Société

Droit de cité : Montréal tectonique

Une île, trois villes? C’est ce que proposera la Commission sur la réforme de la fiscalité pour résoudre les problèmes d’intendance de la région de Montréal, dans environ deux semaines.

L’île de Montréal, divisée actuellement en trente et quelques duchés, n’en compterait plus que trois: un à gauche, un à droite, et un au milieu, en plus d’étendre la Communauté urbaine à Laval et à la Rive-Sud.

Attendez-vous à des pleurs. Ou plutôt: ne vous attendez à rien. Les larmes de la banlieue ont déjà coulé, quand La Presse a évoqué les cogitations de la Commission sur l’avenir de Montréal, il y a deux semaines. De vrais érables. Un peu plus, et les banlieusards faisaient la comparaison avec le Kosovo.

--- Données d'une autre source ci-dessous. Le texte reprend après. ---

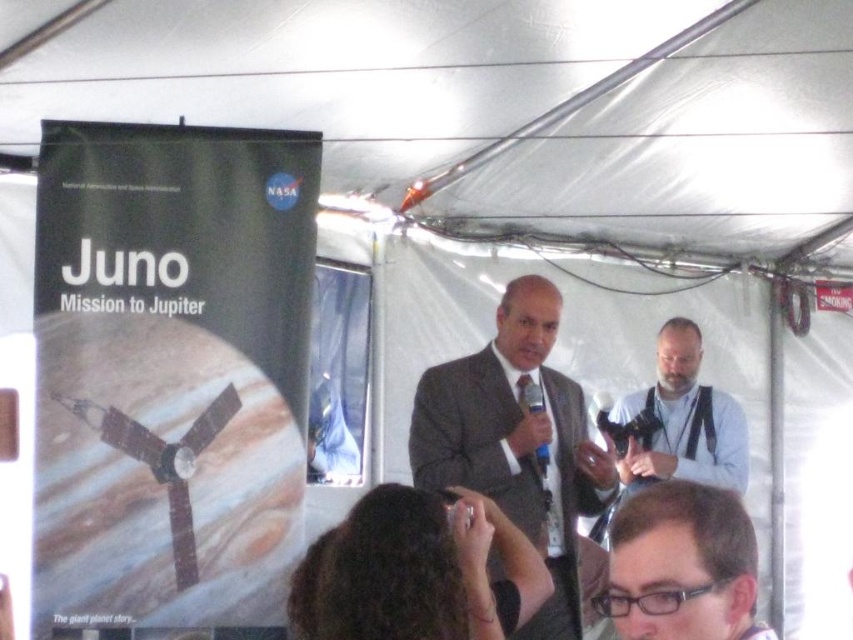 You are at the NASA event and want to take a photo of the Juno Mission banner. You are standing at point (648, 516). If you move directly towards point (538, 449), will the banner become more visible in your view?

Yes, because point (538, 449) is behind point (648, 516). Moving towards the banner would bring you closer to it, making it more visible.

You are attending a NASA event and notice a point at coordinates (x=682, y=564). Based on the scene description, where exactly is this point located?

The point at coordinates (x=682, y=564) is located on the clear plastic glasses at center. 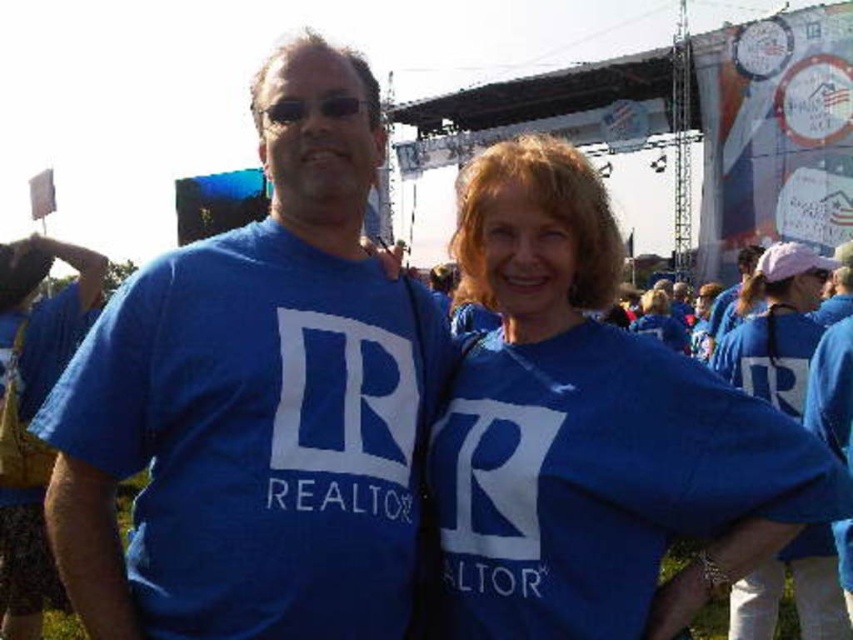 Question: Which point is farther to the camera?

Choices:
 (A) (793, 324)
 (B) (651, 317)
 (C) (531, 483)

Answer: (B)

Question: Is matte blue shirt at left wider than matte blue shirt at center?

Choices:
 (A) no
 (B) yes

Answer: (B)

Question: Is matte blue shirt at center smaller than blue fabric shirt at center?

Choices:
 (A) yes
 (B) no

Answer: (B)

Question: Which is nearer to the matte blue shirt at left?

Choices:
 (A) matte blue shirt at right
 (B) matte blue shirt at center

Answer: (B)

Question: Can you confirm if matte blue shirt at left is bigger than blue fabric shirt at center?

Choices:
 (A) yes
 (B) no

Answer: (A)

Question: Which of the following is the closest to the observer?

Choices:
 (A) (648, 294)
 (B) (85, 355)

Answer: (B) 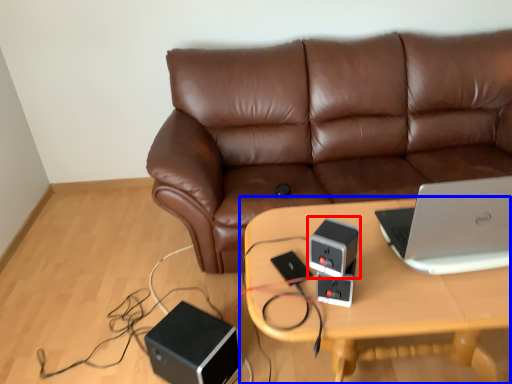 Question: Which point is further to the camera, speaker (highlighted by a red box) or table (highlighted by a blue box)?

Choices:
 (A) speaker
 (B) table

Answer: (B) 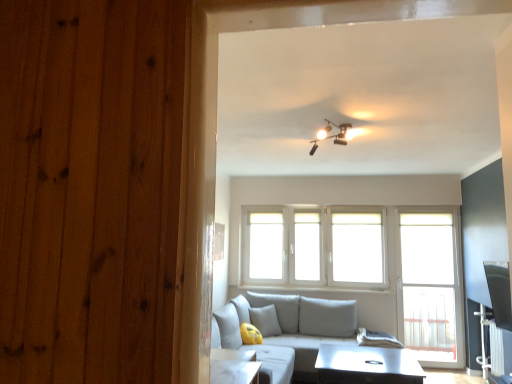 Where is `vacant region above matte black track lights at upper center (from a real-world perspective)`? The image size is (512, 384). vacant region above matte black track lights at upper center (from a real-world perspective) is located at coordinates (324, 121). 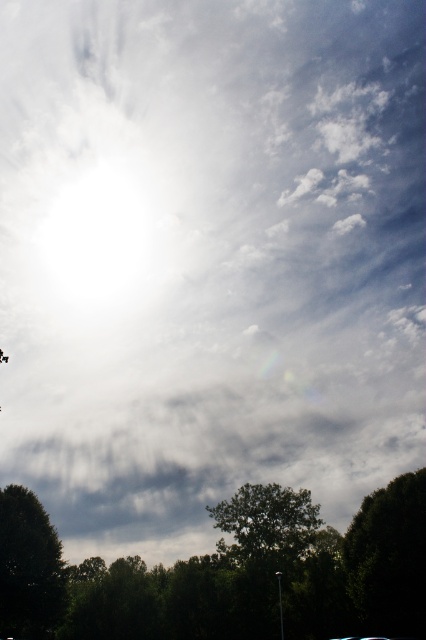 What are the coordinates of `dark green leafy tree at lower right` in the screenshot? It's located at (389, 557).

The width and height of the screenshot is (426, 640). What are the coordinates of `dark green leafy tree at lower right` in the screenshot? It's located at (389, 557).

Where is `dark green leafy tree at lower right`? dark green leafy tree at lower right is located at coordinates (389, 557). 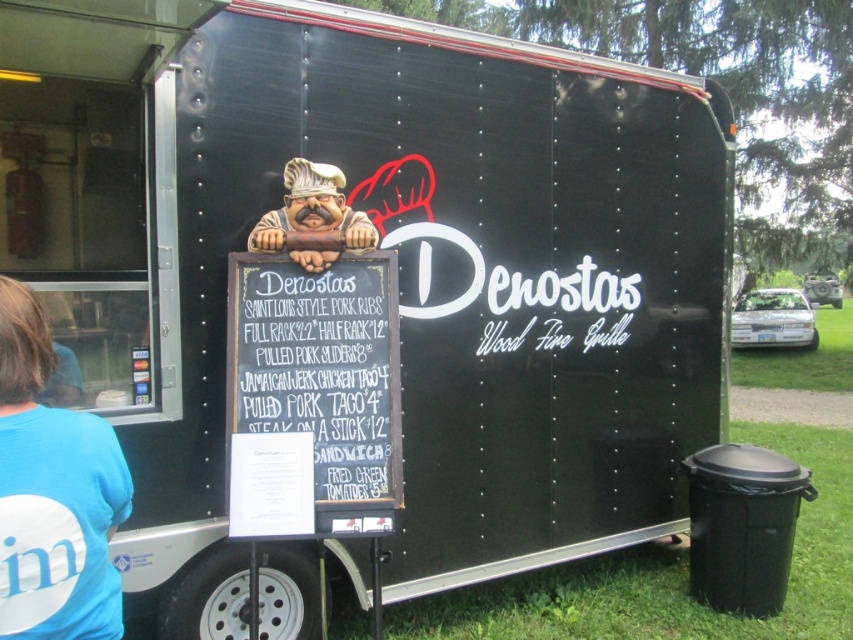 Which is behind, point (20, 492) or point (325, 188)?

The point (325, 188) is behind.

Is blue fabric shirt at left bigger than matte plastic chef at center?

No, blue fabric shirt at left is not bigger than matte plastic chef at center.

Between point (76, 426) and point (263, 230), which one is positioned behind?

The point (263, 230) is behind.

This screenshot has width=853, height=640. I want to click on blue fabric shirt at left, so click(51, 493).

Is black chalkboard at center above blue fabric shirt at left?

Yes.

Between point (335, 262) and point (51, 477), which one is positioned behind?

Point (335, 262)

Locate an element on the screen. black chalkboard at center is located at coordinates (320, 365).

Which is more to the left, black chalkboard at center or matte plastic chef at center?

Positioned to the left is matte plastic chef at center.

In order to click on black chalkboard at center in this screenshot , I will do `click(320, 365)`.

Which is in front, point (259, 317) or point (332, 173)?

Point (259, 317)

Identify the location of black chalkboard at center. (320, 365). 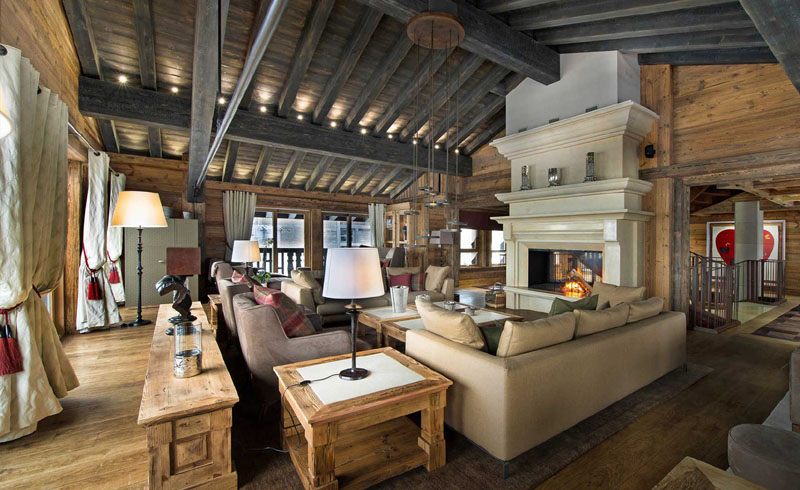 The width and height of the screenshot is (800, 490). Find the location of `pillow`. pillow is located at coordinates (550, 331). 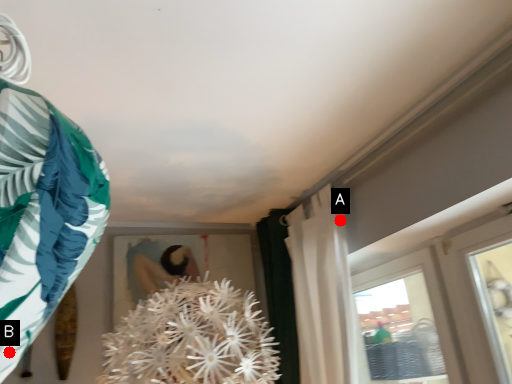 Question: Two points are circled on the image, labeled by A and B beside each circle. Which point is farther to the camera?

Choices:
 (A) A is further
 (B) B is further

Answer: (A) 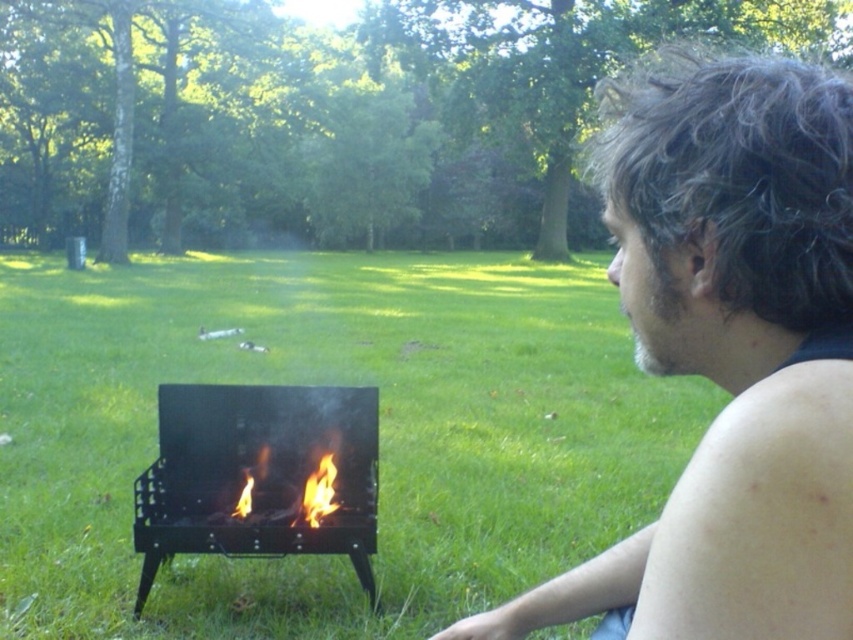 Question: Which of the following is the closest to the observer?

Choices:
 (A) dark brown hair at upper right
 (B) flamematerial/texture at center

Answer: (A)

Question: Which of these objects is positioned closest to the green grass at center?

Choices:
 (A) dark brown hair at upper right
 (B) black matte barbecue grill at lower left

Answer: (B)

Question: Is green grass at center above black matte barbecue grill at lower left?

Choices:
 (A) no
 (B) yes

Answer: (B)

Question: Can you confirm if green grass at center is positioned below dark brown hair at upper right?

Choices:
 (A) no
 (B) yes

Answer: (A)

Question: Can you confirm if black matte barbecue grill at lower left is positioned below flamematerial/texture at center?

Choices:
 (A) yes
 (B) no

Answer: (B)

Question: Estimate the real-world distances between objects in this image. Which object is farther from the dark brown hair at upper right?

Choices:
 (A) black matte barbecue grill at lower left
 (B) flamematerial/texture at center

Answer: (B) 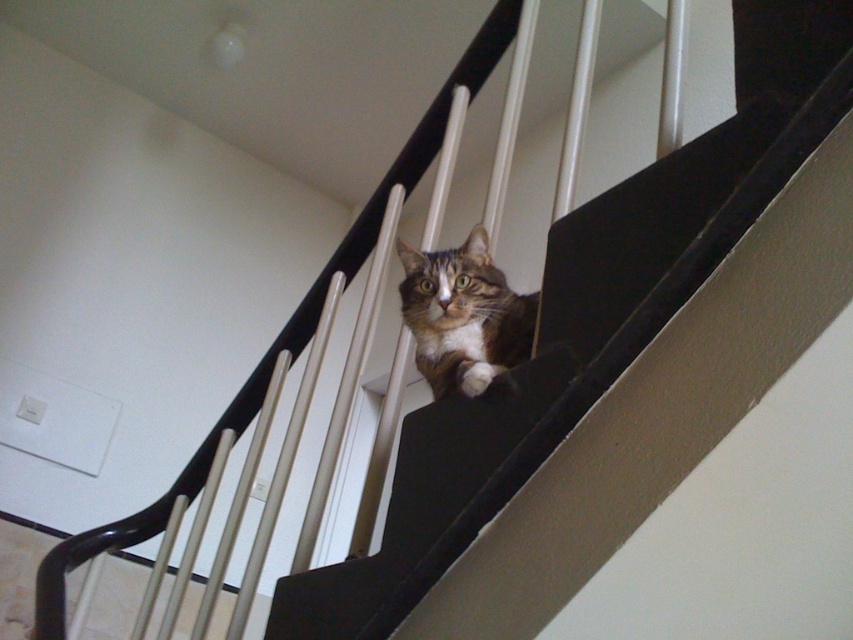 You are a visitor in this house and want to pet the cat. The brown furry cat at center and the brown fur cat at center are both present. Which one should you approach if you prefer a bigger cat?

You should approach the brown furry cat at center because it has a larger size compared to the brown fur cat at center.

You are a visitor entering the house and see the brown furry cat at center and the brown fur cat at center. Which one is closer to the floor?

The brown furry cat at center is closer to the floor since it is positioned below the brown fur cat at center.

You are a photographer trying to capture a picture of the brown furry cat at center and the brown fur cat at center. You notice that one of them is wider than the other. Which cat has a greater width?

The brown furry cat at center has a greater width than the brown fur cat at center according to the description. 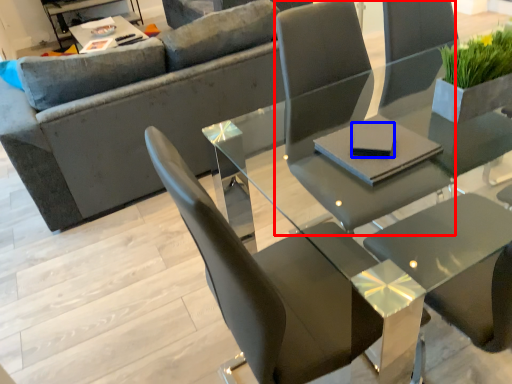 Question: Which of the following is the farthest to the observer, chair (highlighted by a red box) or pad (highlighted by a blue box)?

Choices:
 (A) chair
 (B) pad

Answer: (B) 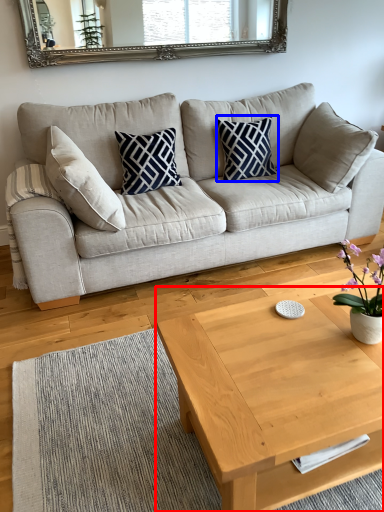 Question: Among these objects, which one is nearest to the camera, coffee table (highlighted by a red box) or pillow (highlighted by a blue box)?

Choices:
 (A) coffee table
 (B) pillow

Answer: (A) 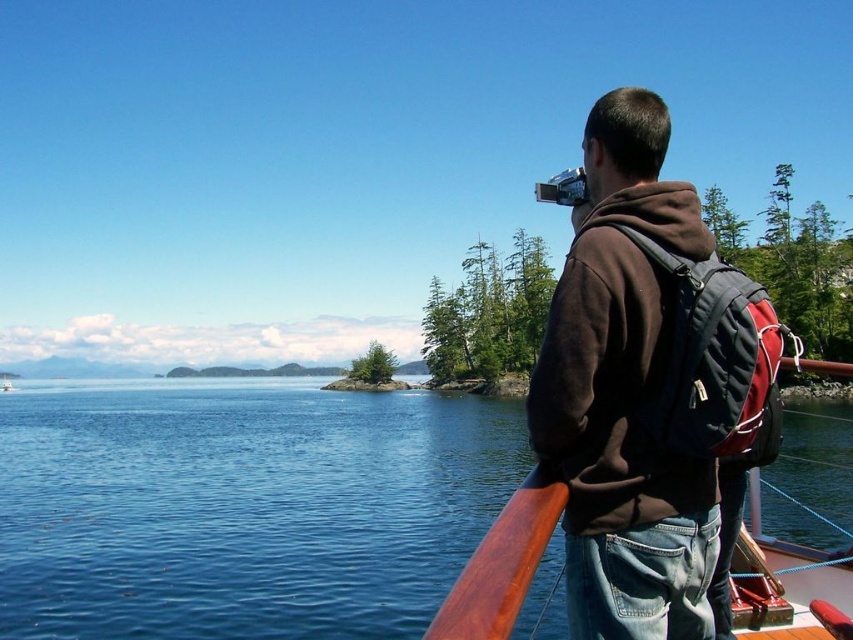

C’est que Madame la duchesse ne veut pas sourire à celui qui lui enlèvera ses prérogatives royales, c’est-à-dire l’argent de ses taxes.

Voyez-vous, la municipalité de banlieue est un vase clos dans lequel s’enferment des gens de classes sociales semblables, afin de faire circuler en circuit fermé leurs millions en taxes foncières.

Laval-en-Montréal, ou Montréal-en-Laval?
Un tas de questions des plus fascinantes suivront le dépôt du rapport: Doit-on plutôt favoriser le modèle du rapport Pichette? Faut-il réorganiser les pouvoirs entre les différents vecteurs de développement économique à deux paliers sans paradigme, et dont les MRC et la CUM seraient le pivot décisionnel pour une légitimité politique accrue et une efficacité structurelle bonifiée?

Bonnes questions, mais je n’en ai aucune espèce d’idée. Et comme dirait un certain Cynique, on s’en contre-saint-ciboirise. Parce que peu importe la structurite aiguë qui afflige la région métropolitaine, nous savons tous que Laval est Laval parce qu’il y a Montréal; parce que Laval, au fond, c’est Montréal, et non pas Laval. C’est clair, non?

Bon, pour les gens de Laval qui n’auraient pas saisi, un peu d’histoire. Il y a trente ans, Laval n’était qu’un rêve sur croquis, un plan, une maquette. Un beau rêve, cela dit, pour les urbanistes: celui de créer leur propre ville. C’est comme si on me proposait de créer mon propre magazine. Ainsi, d’une demi-douzaine de petites paroisses rurales, ils ont créé une cité qui bientôt comptera plus d’habitants que le Nouveau-Brunswick.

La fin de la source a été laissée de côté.